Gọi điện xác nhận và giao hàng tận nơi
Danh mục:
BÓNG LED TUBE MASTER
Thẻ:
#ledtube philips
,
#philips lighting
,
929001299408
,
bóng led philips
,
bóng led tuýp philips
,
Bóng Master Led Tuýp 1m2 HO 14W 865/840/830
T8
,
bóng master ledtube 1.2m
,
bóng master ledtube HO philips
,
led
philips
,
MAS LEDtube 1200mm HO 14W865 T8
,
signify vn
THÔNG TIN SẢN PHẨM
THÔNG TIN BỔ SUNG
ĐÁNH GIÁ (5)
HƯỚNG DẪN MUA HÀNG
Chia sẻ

___

> About this exercise: Search the listing above for the string "philips" and return each line it appears on.

> Task answer:
#ledtube philips
#philips lighting
bóng led philips
bóng led tuýp philips
bóng master ledtube HO philips
philips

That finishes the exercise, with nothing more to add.